→ TASK DIRECTIONS
In the entries below, find the line with "unteren Seitenrand auf" and the line with "geändert werden.[/toggle_item] [toggle_item". Return those two lines and all lines between them, exactly.

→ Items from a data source
__________________________________________________
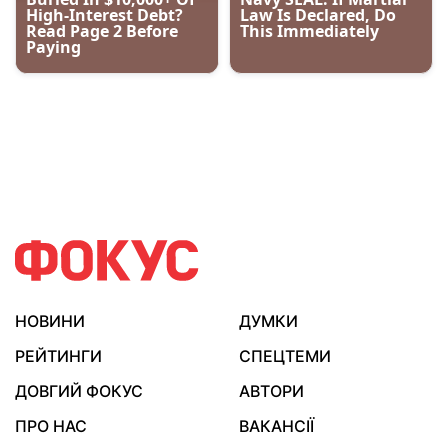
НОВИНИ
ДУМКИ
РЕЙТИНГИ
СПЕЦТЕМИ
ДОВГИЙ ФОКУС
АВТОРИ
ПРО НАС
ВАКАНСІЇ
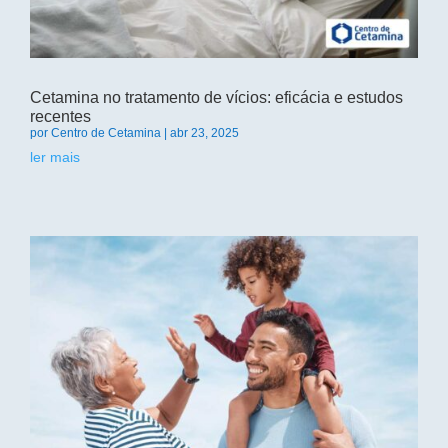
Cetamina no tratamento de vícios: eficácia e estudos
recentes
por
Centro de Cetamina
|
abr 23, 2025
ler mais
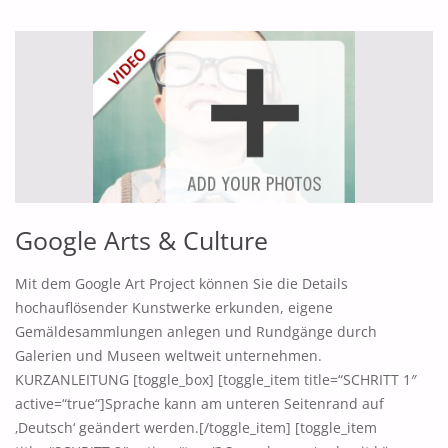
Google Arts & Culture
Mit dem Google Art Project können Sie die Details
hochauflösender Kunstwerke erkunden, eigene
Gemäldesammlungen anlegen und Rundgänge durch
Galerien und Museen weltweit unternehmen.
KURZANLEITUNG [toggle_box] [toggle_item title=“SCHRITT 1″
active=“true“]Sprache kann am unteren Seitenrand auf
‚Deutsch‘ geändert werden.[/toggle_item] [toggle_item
__________________________________________________
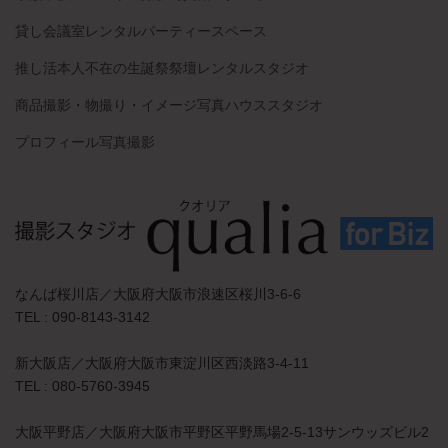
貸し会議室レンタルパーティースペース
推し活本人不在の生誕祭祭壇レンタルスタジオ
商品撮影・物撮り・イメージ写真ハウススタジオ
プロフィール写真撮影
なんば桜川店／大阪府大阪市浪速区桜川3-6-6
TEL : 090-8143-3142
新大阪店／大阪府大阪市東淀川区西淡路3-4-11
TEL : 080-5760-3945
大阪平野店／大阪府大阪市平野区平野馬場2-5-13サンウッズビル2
__________________________________________________
→ SOLUTION TO THE EXERCISE
active=“true“]Sprache kann am unteren Seitenrand auf
‚Deutsch‘ geändert werden.[/toggle_item] [toggle_item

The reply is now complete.